To help boost motivation, managers should train salespeople to set effective goals. When done right, setting goals increases motivation and achievement. Motivated people target specific objectives, which improves motivation. Just as confidence breeds more confidence and success leads to more success, achieving goals snowballs into further accomplishments.
The trick is to teach sales reps how to start the goal setting and achievement cycle. First, it’s important to set the right kind of objectives. Sales leaders should help their teams determine realistic goals that account for:
Current skillset
Required ramp up time
A strategically staggered pace
The smartest goals focus on behaviour you can control. Consider your sales funnel, for instance. Imagine that with every 100 calls, your team generates 20 sales leads, six make it to the proposal stage, and you convert two into paying customers. To increase your sales, you can focus on increasing your outbound call volume. Assuming conversion rates at each stage of the funnel remain the same, you can double your sales if you double your outbound calls. Among some sales reps, the linear growth here can be motivating because they know additional hard work can pay off.

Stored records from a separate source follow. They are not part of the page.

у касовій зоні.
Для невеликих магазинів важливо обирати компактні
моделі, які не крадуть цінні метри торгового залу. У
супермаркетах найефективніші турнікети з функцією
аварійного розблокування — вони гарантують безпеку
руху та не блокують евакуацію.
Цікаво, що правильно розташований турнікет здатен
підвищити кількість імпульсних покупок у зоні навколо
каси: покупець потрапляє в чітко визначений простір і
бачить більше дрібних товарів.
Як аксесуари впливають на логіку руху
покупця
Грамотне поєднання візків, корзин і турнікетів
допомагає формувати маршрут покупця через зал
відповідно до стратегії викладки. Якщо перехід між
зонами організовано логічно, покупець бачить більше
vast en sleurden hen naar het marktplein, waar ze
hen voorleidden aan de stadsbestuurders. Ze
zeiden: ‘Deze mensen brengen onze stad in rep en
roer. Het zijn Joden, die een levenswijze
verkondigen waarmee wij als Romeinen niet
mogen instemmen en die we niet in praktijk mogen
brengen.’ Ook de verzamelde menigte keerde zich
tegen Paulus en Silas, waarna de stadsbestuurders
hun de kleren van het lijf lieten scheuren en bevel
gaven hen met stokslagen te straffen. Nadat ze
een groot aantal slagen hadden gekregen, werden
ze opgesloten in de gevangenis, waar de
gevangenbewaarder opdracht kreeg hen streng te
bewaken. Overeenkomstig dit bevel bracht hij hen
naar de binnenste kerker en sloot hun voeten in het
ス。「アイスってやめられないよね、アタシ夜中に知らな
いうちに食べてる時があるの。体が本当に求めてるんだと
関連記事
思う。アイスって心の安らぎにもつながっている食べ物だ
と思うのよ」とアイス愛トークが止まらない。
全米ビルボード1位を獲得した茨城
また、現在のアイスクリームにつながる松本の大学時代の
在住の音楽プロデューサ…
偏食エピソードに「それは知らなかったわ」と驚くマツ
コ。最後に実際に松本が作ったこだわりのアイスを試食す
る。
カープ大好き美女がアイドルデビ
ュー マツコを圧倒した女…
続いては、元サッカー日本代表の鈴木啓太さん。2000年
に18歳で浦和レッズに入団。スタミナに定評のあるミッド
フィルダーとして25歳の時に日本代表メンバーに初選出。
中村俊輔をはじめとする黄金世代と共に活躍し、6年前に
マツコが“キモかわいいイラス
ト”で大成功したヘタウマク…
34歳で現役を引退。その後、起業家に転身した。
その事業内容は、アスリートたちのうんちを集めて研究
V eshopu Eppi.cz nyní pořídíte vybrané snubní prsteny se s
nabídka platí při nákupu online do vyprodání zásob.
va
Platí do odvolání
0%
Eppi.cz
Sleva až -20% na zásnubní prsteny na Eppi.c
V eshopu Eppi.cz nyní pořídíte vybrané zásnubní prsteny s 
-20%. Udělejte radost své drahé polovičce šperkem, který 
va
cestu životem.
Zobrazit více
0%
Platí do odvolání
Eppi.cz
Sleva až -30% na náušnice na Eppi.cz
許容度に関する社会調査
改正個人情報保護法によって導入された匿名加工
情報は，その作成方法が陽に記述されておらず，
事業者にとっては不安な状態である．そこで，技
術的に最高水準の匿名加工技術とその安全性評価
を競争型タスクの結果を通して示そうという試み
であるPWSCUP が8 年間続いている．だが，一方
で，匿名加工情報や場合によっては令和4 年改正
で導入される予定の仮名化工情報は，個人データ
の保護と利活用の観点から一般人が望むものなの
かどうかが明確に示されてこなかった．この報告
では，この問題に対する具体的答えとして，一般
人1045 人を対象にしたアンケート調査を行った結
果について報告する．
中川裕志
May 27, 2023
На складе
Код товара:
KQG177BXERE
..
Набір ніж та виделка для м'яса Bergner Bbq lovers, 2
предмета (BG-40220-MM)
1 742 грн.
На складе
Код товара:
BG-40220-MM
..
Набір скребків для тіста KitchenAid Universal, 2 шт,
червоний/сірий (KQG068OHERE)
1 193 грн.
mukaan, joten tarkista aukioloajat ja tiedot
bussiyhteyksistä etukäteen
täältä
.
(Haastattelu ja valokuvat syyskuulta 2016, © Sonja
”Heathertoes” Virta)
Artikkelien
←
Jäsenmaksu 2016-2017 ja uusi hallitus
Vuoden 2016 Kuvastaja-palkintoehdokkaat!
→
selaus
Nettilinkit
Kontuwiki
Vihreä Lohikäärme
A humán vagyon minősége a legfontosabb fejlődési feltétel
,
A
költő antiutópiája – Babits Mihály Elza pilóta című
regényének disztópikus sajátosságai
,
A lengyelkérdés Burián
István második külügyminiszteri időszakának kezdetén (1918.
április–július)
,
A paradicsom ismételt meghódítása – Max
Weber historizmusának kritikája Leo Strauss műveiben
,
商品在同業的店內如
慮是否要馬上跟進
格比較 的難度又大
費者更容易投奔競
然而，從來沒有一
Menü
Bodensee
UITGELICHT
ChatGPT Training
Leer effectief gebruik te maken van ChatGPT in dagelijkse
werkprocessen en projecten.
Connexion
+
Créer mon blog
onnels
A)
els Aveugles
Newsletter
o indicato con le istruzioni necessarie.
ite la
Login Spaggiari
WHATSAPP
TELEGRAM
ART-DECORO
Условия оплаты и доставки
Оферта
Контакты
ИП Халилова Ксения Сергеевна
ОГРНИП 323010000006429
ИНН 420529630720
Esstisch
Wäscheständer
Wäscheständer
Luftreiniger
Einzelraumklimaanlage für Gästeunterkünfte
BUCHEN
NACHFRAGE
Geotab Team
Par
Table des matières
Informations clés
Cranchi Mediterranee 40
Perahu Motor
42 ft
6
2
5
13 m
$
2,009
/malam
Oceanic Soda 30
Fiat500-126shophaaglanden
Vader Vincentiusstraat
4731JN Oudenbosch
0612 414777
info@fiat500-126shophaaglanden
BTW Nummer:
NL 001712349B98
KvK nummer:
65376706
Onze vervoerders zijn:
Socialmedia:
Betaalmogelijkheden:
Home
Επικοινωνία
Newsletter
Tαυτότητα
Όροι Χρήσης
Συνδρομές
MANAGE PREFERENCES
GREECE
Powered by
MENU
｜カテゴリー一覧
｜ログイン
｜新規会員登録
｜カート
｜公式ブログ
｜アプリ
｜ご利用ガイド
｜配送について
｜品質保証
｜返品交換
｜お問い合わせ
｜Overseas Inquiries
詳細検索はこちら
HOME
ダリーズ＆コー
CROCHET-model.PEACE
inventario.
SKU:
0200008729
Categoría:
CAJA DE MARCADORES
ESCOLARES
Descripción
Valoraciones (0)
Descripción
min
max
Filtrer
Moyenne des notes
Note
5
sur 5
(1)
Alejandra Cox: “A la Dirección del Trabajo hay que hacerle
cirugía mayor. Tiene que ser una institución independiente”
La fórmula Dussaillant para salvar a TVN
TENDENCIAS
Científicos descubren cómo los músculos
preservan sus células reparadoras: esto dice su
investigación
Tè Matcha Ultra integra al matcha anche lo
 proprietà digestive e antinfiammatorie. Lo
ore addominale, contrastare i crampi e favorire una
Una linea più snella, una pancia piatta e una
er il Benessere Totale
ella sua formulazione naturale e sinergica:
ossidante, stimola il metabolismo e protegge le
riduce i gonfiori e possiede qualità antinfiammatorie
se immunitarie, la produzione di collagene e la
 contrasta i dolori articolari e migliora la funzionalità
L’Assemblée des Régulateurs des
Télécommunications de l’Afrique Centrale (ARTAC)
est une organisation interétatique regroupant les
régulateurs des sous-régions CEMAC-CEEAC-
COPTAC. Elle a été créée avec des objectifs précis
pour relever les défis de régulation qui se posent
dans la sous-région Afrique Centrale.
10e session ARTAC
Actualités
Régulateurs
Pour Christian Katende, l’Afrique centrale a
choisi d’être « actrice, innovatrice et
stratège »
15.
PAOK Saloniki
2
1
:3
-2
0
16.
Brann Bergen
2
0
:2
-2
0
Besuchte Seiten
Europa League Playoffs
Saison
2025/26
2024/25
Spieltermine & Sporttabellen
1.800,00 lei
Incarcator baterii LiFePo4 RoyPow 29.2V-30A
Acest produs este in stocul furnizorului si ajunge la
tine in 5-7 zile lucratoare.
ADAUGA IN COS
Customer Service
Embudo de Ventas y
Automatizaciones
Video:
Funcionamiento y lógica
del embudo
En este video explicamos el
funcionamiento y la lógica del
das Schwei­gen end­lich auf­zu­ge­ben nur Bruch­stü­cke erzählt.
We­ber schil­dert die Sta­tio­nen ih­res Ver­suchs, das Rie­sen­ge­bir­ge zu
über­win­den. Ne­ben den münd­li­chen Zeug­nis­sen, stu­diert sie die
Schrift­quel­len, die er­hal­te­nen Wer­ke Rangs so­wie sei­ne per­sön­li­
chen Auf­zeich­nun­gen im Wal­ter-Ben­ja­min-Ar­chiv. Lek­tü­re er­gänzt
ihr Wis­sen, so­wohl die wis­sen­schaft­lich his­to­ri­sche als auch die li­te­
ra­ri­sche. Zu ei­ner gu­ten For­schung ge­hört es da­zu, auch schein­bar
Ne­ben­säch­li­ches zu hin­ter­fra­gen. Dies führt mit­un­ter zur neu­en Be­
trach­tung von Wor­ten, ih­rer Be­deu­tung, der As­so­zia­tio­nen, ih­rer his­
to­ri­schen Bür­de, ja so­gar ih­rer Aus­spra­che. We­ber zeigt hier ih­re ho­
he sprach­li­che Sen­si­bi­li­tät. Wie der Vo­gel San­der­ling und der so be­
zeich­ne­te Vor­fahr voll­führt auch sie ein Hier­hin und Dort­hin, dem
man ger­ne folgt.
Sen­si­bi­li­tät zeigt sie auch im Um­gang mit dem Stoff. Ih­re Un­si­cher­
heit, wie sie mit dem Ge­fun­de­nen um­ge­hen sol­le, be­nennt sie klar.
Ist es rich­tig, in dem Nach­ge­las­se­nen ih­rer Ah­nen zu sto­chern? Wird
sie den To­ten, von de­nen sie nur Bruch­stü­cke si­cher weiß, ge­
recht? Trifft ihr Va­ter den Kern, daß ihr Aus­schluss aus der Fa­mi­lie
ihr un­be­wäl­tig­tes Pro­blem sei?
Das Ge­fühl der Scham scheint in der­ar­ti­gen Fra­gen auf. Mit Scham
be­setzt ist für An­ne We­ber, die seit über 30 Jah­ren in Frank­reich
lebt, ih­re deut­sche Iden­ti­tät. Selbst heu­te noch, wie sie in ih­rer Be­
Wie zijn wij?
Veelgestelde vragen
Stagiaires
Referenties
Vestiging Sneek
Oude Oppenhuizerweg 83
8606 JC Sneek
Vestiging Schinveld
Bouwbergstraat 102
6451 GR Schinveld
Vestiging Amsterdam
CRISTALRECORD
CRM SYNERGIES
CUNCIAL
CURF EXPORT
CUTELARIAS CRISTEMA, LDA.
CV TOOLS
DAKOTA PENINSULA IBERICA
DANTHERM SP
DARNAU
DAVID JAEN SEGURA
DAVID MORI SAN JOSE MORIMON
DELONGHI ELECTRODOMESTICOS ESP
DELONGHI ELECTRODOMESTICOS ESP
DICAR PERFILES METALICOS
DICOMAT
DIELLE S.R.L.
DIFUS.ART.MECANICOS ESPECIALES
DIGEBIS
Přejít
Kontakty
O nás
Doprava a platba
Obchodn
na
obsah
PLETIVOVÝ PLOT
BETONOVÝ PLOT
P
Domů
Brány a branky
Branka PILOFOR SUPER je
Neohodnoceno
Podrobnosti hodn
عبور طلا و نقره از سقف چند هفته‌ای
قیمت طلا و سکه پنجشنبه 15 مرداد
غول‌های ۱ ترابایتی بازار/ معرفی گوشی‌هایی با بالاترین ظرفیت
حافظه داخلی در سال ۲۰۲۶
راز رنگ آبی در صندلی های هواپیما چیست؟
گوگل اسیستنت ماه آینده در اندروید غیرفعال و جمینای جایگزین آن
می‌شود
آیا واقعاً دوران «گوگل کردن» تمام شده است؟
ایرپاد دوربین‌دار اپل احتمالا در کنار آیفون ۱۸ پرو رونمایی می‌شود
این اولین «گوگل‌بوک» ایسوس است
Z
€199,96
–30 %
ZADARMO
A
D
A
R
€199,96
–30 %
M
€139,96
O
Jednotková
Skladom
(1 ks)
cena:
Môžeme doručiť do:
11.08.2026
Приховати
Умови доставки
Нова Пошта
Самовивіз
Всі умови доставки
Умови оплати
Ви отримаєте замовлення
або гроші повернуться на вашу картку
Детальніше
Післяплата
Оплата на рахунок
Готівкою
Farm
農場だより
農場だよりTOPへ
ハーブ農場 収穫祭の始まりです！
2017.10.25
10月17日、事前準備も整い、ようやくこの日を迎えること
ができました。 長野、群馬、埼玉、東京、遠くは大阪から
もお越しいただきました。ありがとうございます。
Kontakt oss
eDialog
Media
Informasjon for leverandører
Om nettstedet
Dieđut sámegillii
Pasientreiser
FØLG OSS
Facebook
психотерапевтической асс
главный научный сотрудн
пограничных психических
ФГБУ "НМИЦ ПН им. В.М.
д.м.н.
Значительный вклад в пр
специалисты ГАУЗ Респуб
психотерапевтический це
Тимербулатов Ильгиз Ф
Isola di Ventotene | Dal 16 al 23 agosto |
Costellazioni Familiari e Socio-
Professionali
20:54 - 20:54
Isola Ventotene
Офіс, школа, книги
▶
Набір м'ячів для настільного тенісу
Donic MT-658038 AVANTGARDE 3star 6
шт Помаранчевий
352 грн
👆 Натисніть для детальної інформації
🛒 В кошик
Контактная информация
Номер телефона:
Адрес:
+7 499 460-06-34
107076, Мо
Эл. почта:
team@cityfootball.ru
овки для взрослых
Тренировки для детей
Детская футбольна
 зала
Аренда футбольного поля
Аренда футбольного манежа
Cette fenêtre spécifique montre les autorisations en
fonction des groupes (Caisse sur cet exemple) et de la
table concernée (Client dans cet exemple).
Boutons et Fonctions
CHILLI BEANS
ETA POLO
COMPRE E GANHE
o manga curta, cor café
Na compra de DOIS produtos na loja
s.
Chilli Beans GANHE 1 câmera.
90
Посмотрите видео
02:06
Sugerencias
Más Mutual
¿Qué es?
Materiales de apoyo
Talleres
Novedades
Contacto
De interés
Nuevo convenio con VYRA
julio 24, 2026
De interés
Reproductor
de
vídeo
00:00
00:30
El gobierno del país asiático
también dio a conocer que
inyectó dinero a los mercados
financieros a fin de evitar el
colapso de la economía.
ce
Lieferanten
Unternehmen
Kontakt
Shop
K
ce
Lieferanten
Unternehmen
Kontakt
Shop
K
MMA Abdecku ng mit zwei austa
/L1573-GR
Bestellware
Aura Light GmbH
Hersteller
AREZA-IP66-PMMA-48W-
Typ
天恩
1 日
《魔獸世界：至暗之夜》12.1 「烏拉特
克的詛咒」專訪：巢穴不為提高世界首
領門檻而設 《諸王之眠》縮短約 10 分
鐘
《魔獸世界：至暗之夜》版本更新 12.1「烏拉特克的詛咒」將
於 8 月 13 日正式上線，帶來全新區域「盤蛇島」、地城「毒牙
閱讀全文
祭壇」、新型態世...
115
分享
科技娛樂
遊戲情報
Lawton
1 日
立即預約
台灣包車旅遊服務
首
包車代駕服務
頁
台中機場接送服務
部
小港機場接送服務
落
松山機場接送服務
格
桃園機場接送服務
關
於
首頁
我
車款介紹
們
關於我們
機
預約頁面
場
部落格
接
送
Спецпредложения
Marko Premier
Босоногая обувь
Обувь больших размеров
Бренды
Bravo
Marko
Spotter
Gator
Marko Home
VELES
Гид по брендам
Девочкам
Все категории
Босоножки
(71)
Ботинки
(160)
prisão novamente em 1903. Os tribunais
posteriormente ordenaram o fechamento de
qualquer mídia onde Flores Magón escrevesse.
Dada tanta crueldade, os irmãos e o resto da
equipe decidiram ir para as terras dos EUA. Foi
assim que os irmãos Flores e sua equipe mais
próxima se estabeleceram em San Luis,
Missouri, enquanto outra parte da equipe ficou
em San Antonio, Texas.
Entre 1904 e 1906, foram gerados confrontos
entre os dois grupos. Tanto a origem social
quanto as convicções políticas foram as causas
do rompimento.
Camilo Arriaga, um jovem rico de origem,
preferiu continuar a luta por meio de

For effective goal setting, your goals must be:
Specific rather than broad
Time-limited to create urgency and accountability
Achievable, which factors in the resources at your disposal
Measurable so you can quantify the results
Goals can have unintended negative consequences. Jason Jordan explains that choosing the wrong metrics and goals “creates a culture of inspection.” If leadership and employees focus too intently on the wrong goals, they create an atmosphere of “compliance and anxiety.”
Instead, companies should let their sales team choose their targets (autonomy), train sales managers to coach instead of inspecting progress (mastery), and sponsor initiatives to serve their customers or community (purpose).
Intrinsic rewards, the motivations that come from within, are the secret to motivate sales teams. Business practice, however, doesn’t often mirror the research. “There is a mismatch between what social science knows and what business does,” argues Pink. Money is important to salespeople, but if your company wants to do well, money or any other carrot shouldn’t be your sales team’s only motivator.
In setting goals and using CRM dashboard metrics to monitor objectives, organizations need to avoid creating a culture of anxiety and inspection over numbers. Skilled sales leaders should understand how to train their sales force to establish effective goals and achieve sales.
Sales reps are motivated by autonomy, mastery, and purpose. When companies put them in a situation where they have some control over their circumstances, they can excel at their tasks, find a larger purpose, and help sales flourish.